Oceans and Human Health: Implications for Society and Well-Being
Ohio State law professor Cinnamon Carlarne, who studies international environmental law and global environmental governance, has recently turned her attention to exploring the relationship between the oceans and human well-being.
Carlarne and an international, interdisciplinary team of colleagues have edited Oceans and Human Health: Implications for Society and Well-Being, a new book out this month from Wiley Blackwell. The editorial team also includes a medical doctor, a political scientist and an ecotoxicologist, and the book itself features a foreward by Intergovernmental Panel on Climate Change Chairman R. K. Pachauri.
"Our goal is to nurture the emerging discipline around oceans and human health and to bring together people from different fields to answer these important questions," says Carlarne. "This is a passion project for all of us."
Some of the editors were involved in a previous effort, Oceans and Human Health: Risks and Remedies. Whereas Risks and Remedies had a physical science focus, the new book looks at more of the social, political and economic questions relating to the oceans and human health in the coming decades.
"There is a tendency not to think about how things like the availability of food, sea level rise, storm intensity, and ecosystem services are all tied up with the ocean," she says. "The reality is that global change is an environmental problem, but also an energy, security, human health problem." This interconnectedness and human impact is why the editors chose the term "well-being" in the book's subtitle.
In her own work, Carlarne studies the legal systems that are available to respond to environmental issues at a global level.
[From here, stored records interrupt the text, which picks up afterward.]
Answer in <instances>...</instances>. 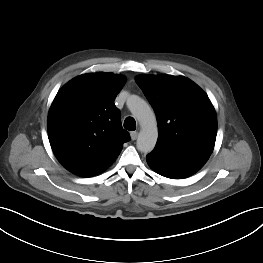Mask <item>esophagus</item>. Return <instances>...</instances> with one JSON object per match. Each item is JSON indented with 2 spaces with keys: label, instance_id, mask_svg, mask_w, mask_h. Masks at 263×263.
I'll return each instance as SVG.
<instances>
[{
  "label": "esophagus",
  "instance_id": "34e87169",
  "mask_svg": "<svg viewBox=\"0 0 263 263\" xmlns=\"http://www.w3.org/2000/svg\"><path fill=\"white\" fill-rule=\"evenodd\" d=\"M130 137L132 140H136L138 137V132L137 131H133L130 133Z\"/></svg>",
  "mask_w": 263,
  "mask_h": 263
}]
</instances>
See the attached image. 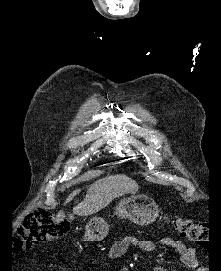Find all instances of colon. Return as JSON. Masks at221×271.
I'll return each instance as SVG.
<instances>
[{
  "label": "colon",
  "mask_w": 221,
  "mask_h": 271,
  "mask_svg": "<svg viewBox=\"0 0 221 271\" xmlns=\"http://www.w3.org/2000/svg\"><path fill=\"white\" fill-rule=\"evenodd\" d=\"M66 219L57 220L49 208L34 209L24 218L22 226L18 229L14 240L15 247L18 250H27L35 244L50 242L65 235L68 232L66 225L70 223ZM171 224L183 238L191 242L204 246L210 241L209 230L203 223L176 217Z\"/></svg>",
  "instance_id": "5ec220e1"
}]
</instances>
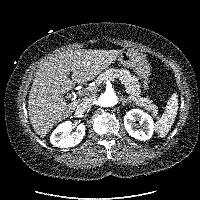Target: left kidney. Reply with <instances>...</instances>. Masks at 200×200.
<instances>
[{
	"label": "left kidney",
	"instance_id": "obj_1",
	"mask_svg": "<svg viewBox=\"0 0 200 200\" xmlns=\"http://www.w3.org/2000/svg\"><path fill=\"white\" fill-rule=\"evenodd\" d=\"M135 121H139L140 127L133 124ZM124 126L129 135L141 141L149 140L154 132L152 117L140 109H131L124 116Z\"/></svg>",
	"mask_w": 200,
	"mask_h": 200
}]
</instances>
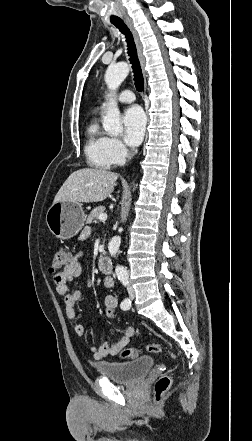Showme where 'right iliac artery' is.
I'll return each instance as SVG.
<instances>
[{"instance_id": "obj_1", "label": "right iliac artery", "mask_w": 252, "mask_h": 441, "mask_svg": "<svg viewBox=\"0 0 252 441\" xmlns=\"http://www.w3.org/2000/svg\"><path fill=\"white\" fill-rule=\"evenodd\" d=\"M121 281H122L123 285H125V286L128 284V281H127V280L122 279ZM129 305H131V300H130L129 298H125V299L121 302V308H122L124 311L128 310Z\"/></svg>"}]
</instances>
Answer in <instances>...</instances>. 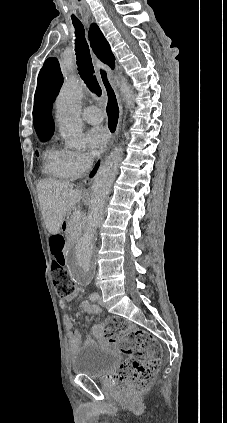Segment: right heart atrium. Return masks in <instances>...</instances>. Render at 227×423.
Segmentation results:
<instances>
[{
	"label": "right heart atrium",
	"mask_w": 227,
	"mask_h": 423,
	"mask_svg": "<svg viewBox=\"0 0 227 423\" xmlns=\"http://www.w3.org/2000/svg\"><path fill=\"white\" fill-rule=\"evenodd\" d=\"M61 166L65 178L75 179L90 171L93 166V158L81 150L64 149L62 150Z\"/></svg>",
	"instance_id": "1"
}]
</instances>
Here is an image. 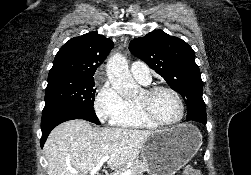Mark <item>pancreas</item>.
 Returning <instances> with one entry per match:
<instances>
[{
  "instance_id": "pancreas-1",
  "label": "pancreas",
  "mask_w": 251,
  "mask_h": 175,
  "mask_svg": "<svg viewBox=\"0 0 251 175\" xmlns=\"http://www.w3.org/2000/svg\"><path fill=\"white\" fill-rule=\"evenodd\" d=\"M130 169V175H143L146 167L143 165V161L141 159H135L132 163H128L125 167H121V169H117L118 173H123V171H127Z\"/></svg>"
}]
</instances>
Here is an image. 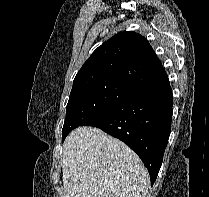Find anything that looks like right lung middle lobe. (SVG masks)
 <instances>
[{
	"label": "right lung middle lobe",
	"mask_w": 209,
	"mask_h": 197,
	"mask_svg": "<svg viewBox=\"0 0 209 197\" xmlns=\"http://www.w3.org/2000/svg\"><path fill=\"white\" fill-rule=\"evenodd\" d=\"M137 89L112 80L73 83L66 107L62 141L76 127L131 96Z\"/></svg>",
	"instance_id": "1"
}]
</instances>
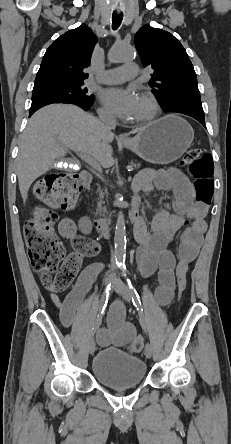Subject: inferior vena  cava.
<instances>
[{
	"label": "inferior vena cava",
	"mask_w": 231,
	"mask_h": 444,
	"mask_svg": "<svg viewBox=\"0 0 231 444\" xmlns=\"http://www.w3.org/2000/svg\"><path fill=\"white\" fill-rule=\"evenodd\" d=\"M99 119L106 130H113L116 127L115 118L109 113L102 112L99 114Z\"/></svg>",
	"instance_id": "obj_1"
}]
</instances>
She co-authored a chapter in the book (with collaborator John Carlarne) about the potential for regulatory reform in dealing with ocean issues and human health.
Carlarne hopes that the book will be helpful to students, scholars and policymakers worldwide as they tackle the interdisciplinary issues associated with the ongoing processes of global change.
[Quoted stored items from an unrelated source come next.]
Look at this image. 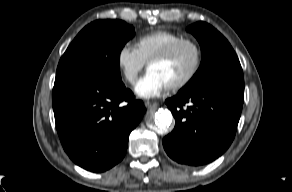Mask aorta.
Wrapping results in <instances>:
<instances>
[{
  "mask_svg": "<svg viewBox=\"0 0 292 192\" xmlns=\"http://www.w3.org/2000/svg\"><path fill=\"white\" fill-rule=\"evenodd\" d=\"M172 114L167 109H159L155 113L154 123L160 132L166 131L172 123Z\"/></svg>",
  "mask_w": 292,
  "mask_h": 192,
  "instance_id": "obj_1",
  "label": "aorta"
}]
</instances>
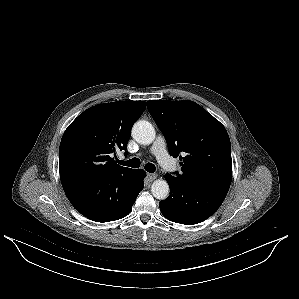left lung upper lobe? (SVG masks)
<instances>
[{"mask_svg":"<svg viewBox=\"0 0 299 299\" xmlns=\"http://www.w3.org/2000/svg\"><path fill=\"white\" fill-rule=\"evenodd\" d=\"M147 108L182 162L180 181H209L230 186L231 143L225 127L195 102L148 101ZM182 155V156H181Z\"/></svg>","mask_w":299,"mask_h":299,"instance_id":"obj_1","label":"left lung upper lobe"}]
</instances>
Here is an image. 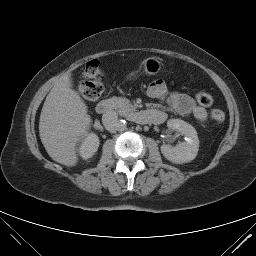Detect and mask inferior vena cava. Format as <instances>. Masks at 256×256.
Listing matches in <instances>:
<instances>
[{"mask_svg": "<svg viewBox=\"0 0 256 256\" xmlns=\"http://www.w3.org/2000/svg\"><path fill=\"white\" fill-rule=\"evenodd\" d=\"M102 122L108 131L113 132L117 130L118 127V114L113 110L107 111L102 116Z\"/></svg>", "mask_w": 256, "mask_h": 256, "instance_id": "inferior-vena-cava-1", "label": "inferior vena cava"}]
</instances>
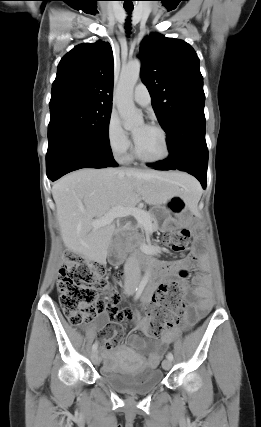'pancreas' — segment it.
<instances>
[{"instance_id": "pancreas-1", "label": "pancreas", "mask_w": 261, "mask_h": 427, "mask_svg": "<svg viewBox=\"0 0 261 427\" xmlns=\"http://www.w3.org/2000/svg\"><path fill=\"white\" fill-rule=\"evenodd\" d=\"M147 214H148L149 223H147L146 228L149 229L152 232L153 230L156 229V225L153 223V216H152V214L150 212H147ZM136 225L137 226L140 225L141 228H142V225L140 223H137ZM138 238H140L142 241H145L144 235H140Z\"/></svg>"}]
</instances>
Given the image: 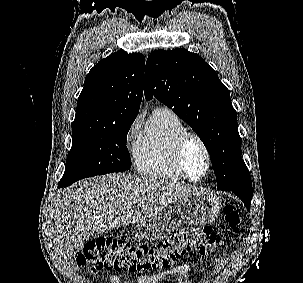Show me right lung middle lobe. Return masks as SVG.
<instances>
[{"label":"right lung middle lobe","mask_w":303,"mask_h":283,"mask_svg":"<svg viewBox=\"0 0 303 283\" xmlns=\"http://www.w3.org/2000/svg\"><path fill=\"white\" fill-rule=\"evenodd\" d=\"M134 120L118 124L73 122V143L61 181L66 185L91 176L130 169L127 133Z\"/></svg>","instance_id":"obj_1"}]
</instances>
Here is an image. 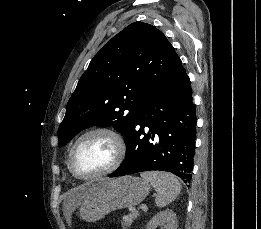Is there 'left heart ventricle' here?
I'll return each instance as SVG.
<instances>
[{
  "label": "left heart ventricle",
  "instance_id": "b2bd125f",
  "mask_svg": "<svg viewBox=\"0 0 261 229\" xmlns=\"http://www.w3.org/2000/svg\"><path fill=\"white\" fill-rule=\"evenodd\" d=\"M115 147L104 135H93L85 139L75 150L73 164L75 168L86 174L103 171L115 158Z\"/></svg>",
  "mask_w": 261,
  "mask_h": 229
}]
</instances>
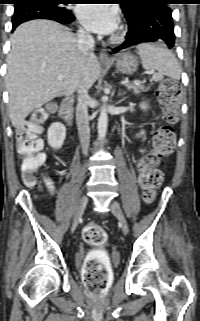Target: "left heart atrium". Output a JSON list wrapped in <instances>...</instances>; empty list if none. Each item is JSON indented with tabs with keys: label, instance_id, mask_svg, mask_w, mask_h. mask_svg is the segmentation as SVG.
I'll return each instance as SVG.
<instances>
[{
	"label": "left heart atrium",
	"instance_id": "left-heart-atrium-1",
	"mask_svg": "<svg viewBox=\"0 0 200 321\" xmlns=\"http://www.w3.org/2000/svg\"><path fill=\"white\" fill-rule=\"evenodd\" d=\"M77 16L88 30L99 34L113 33L118 26L116 10L106 4H82Z\"/></svg>",
	"mask_w": 200,
	"mask_h": 321
}]
</instances>
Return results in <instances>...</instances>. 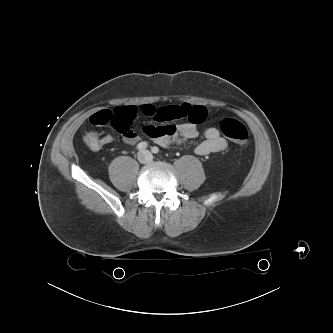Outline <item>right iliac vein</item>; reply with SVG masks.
<instances>
[{
  "label": "right iliac vein",
  "mask_w": 333,
  "mask_h": 333,
  "mask_svg": "<svg viewBox=\"0 0 333 333\" xmlns=\"http://www.w3.org/2000/svg\"><path fill=\"white\" fill-rule=\"evenodd\" d=\"M137 159L140 163H145L147 161V154L145 152H139L137 155Z\"/></svg>",
  "instance_id": "1"
}]
</instances>
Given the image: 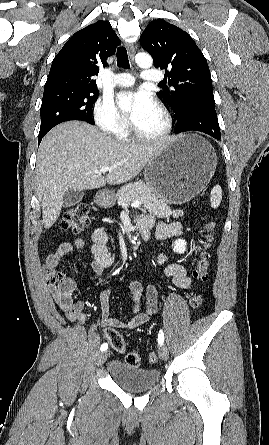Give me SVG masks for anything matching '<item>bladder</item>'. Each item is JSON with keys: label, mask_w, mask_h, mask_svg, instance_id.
Masks as SVG:
<instances>
[{"label": "bladder", "mask_w": 269, "mask_h": 445, "mask_svg": "<svg viewBox=\"0 0 269 445\" xmlns=\"http://www.w3.org/2000/svg\"><path fill=\"white\" fill-rule=\"evenodd\" d=\"M108 373L121 388L129 391H143L154 387L160 380L158 369H142L113 360L108 364Z\"/></svg>", "instance_id": "31cf9c89"}]
</instances>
Nanofluidics and Microfluidics: Systems and Applications
Shaurya Prakash focuses on water issues that are more local--and much smaller. Prakash, who is an assistant professor of Mechanical and Aerospace Engineering at Ohio State, builds devices for water purification and energy harvesting that are no bigger than 100 microns, the thickness of a human hair.
In teaching his students about how to design and build these micro- and nano-systems, Prakash came up against a lack of comprehensive teaching materials. "There were books on how to build them, or the underlying theory, but there wasn't--especially for engineers--a book that provided a focus on systems and applications," says Prakash. "So we take the basic theory of a micro- or nano-system, talk about how to build it, put it in a functional context and see how it all works."
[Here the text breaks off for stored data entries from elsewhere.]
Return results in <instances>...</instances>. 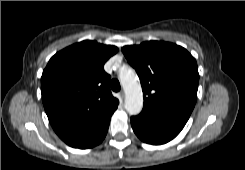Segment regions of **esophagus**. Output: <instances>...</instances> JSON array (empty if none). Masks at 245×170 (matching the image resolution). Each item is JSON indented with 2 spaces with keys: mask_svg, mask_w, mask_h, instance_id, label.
I'll return each instance as SVG.
<instances>
[{
  "mask_svg": "<svg viewBox=\"0 0 245 170\" xmlns=\"http://www.w3.org/2000/svg\"><path fill=\"white\" fill-rule=\"evenodd\" d=\"M119 95H120L121 101H123V99H124V91H120Z\"/></svg>",
  "mask_w": 245,
  "mask_h": 170,
  "instance_id": "esophagus-1",
  "label": "esophagus"
}]
</instances>
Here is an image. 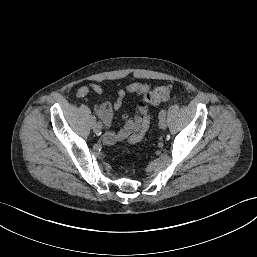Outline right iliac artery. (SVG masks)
Returning <instances> with one entry per match:
<instances>
[{"instance_id":"1","label":"right iliac artery","mask_w":257,"mask_h":257,"mask_svg":"<svg viewBox=\"0 0 257 257\" xmlns=\"http://www.w3.org/2000/svg\"><path fill=\"white\" fill-rule=\"evenodd\" d=\"M91 121H92V124H95V123H96V117H95L94 114H93L92 117H91Z\"/></svg>"}]
</instances>
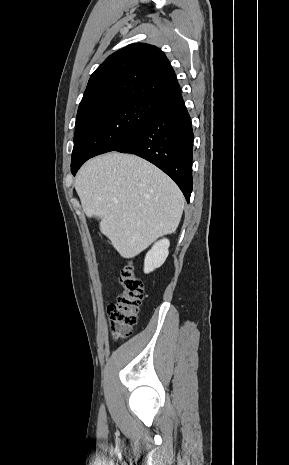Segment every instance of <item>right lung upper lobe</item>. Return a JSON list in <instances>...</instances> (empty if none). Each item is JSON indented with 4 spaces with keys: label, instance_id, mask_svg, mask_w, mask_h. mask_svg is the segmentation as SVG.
Here are the masks:
<instances>
[{
    "label": "right lung upper lobe",
    "instance_id": "obj_1",
    "mask_svg": "<svg viewBox=\"0 0 289 465\" xmlns=\"http://www.w3.org/2000/svg\"><path fill=\"white\" fill-rule=\"evenodd\" d=\"M180 93L175 72L156 46L136 43L111 54L91 75L76 123L109 105L145 100L161 103Z\"/></svg>",
    "mask_w": 289,
    "mask_h": 465
}]
</instances>
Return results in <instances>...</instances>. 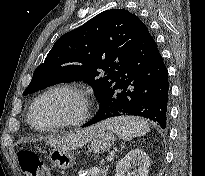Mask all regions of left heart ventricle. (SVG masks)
Wrapping results in <instances>:
<instances>
[{
	"label": "left heart ventricle",
	"instance_id": "left-heart-ventricle-1",
	"mask_svg": "<svg viewBox=\"0 0 205 176\" xmlns=\"http://www.w3.org/2000/svg\"><path fill=\"white\" fill-rule=\"evenodd\" d=\"M79 109V103L75 98L64 93H55L38 103L33 121L39 126H49L75 117Z\"/></svg>",
	"mask_w": 205,
	"mask_h": 176
}]
</instances>
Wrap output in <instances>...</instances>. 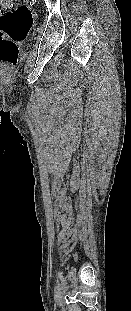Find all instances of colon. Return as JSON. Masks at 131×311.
Listing matches in <instances>:
<instances>
[{
	"label": "colon",
	"mask_w": 131,
	"mask_h": 311,
	"mask_svg": "<svg viewBox=\"0 0 131 311\" xmlns=\"http://www.w3.org/2000/svg\"><path fill=\"white\" fill-rule=\"evenodd\" d=\"M33 23L31 11L14 0H0V67L10 68L18 57L17 43L22 41Z\"/></svg>",
	"instance_id": "obj_1"
}]
</instances>
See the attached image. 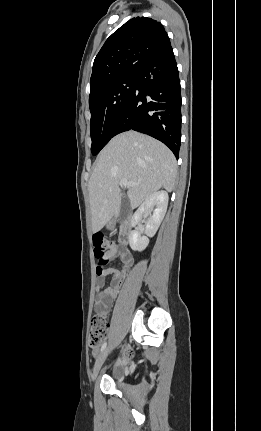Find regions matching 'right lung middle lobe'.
<instances>
[{
  "instance_id": "right-lung-middle-lobe-1",
  "label": "right lung middle lobe",
  "mask_w": 261,
  "mask_h": 431,
  "mask_svg": "<svg viewBox=\"0 0 261 431\" xmlns=\"http://www.w3.org/2000/svg\"><path fill=\"white\" fill-rule=\"evenodd\" d=\"M137 76H127L90 93L91 152L97 155L113 137L115 124L134 91Z\"/></svg>"
}]
</instances>
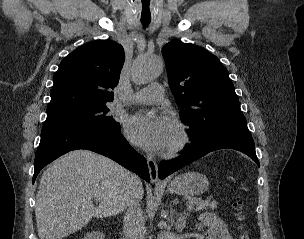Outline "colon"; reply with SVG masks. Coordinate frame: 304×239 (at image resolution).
<instances>
[{"mask_svg":"<svg viewBox=\"0 0 304 239\" xmlns=\"http://www.w3.org/2000/svg\"><path fill=\"white\" fill-rule=\"evenodd\" d=\"M233 206H234V209H235L236 212H237L238 218H239V219H242V217H243V212H242V202H241L240 198L237 197V198L235 199V201H234V203H233ZM241 239H249V238H248L247 234L242 233V234H241Z\"/></svg>","mask_w":304,"mask_h":239,"instance_id":"1","label":"colon"}]
</instances>
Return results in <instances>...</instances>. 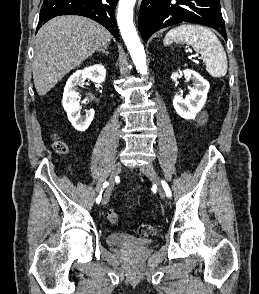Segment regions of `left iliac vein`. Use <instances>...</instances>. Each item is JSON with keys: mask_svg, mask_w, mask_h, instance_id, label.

One example that Prakash and his co-author, Michigan State assistant professor Junghoon Yeom, describe in the book is a sensor that can detect lead in contaminated water. The sensor uses an artificial DNA molecule attached to a probe. If lead is present in the water, the DNA breaks apart and changes the color of the test solution. Sensors like these can be combined to rapidly detect contaminant levels at lower concentrations than most commonly used technologies.
The book also illustrates many emerging uses for micro- or nano-systems, including desalination, coupled water purification/energy harvesting, and energy conversion.
Nanofluidics and Microfluidics: Systems and Applications was published by Elsevier in January. Prakash and co-teachers A.T. Conlisk (Mechanical and Aerospace Engineering) and Derek Hansford (Biomedical Engineering) used the book in their Spring semester graduate course, Introduction to Microfluidics and Nanofluidics (ME 6515).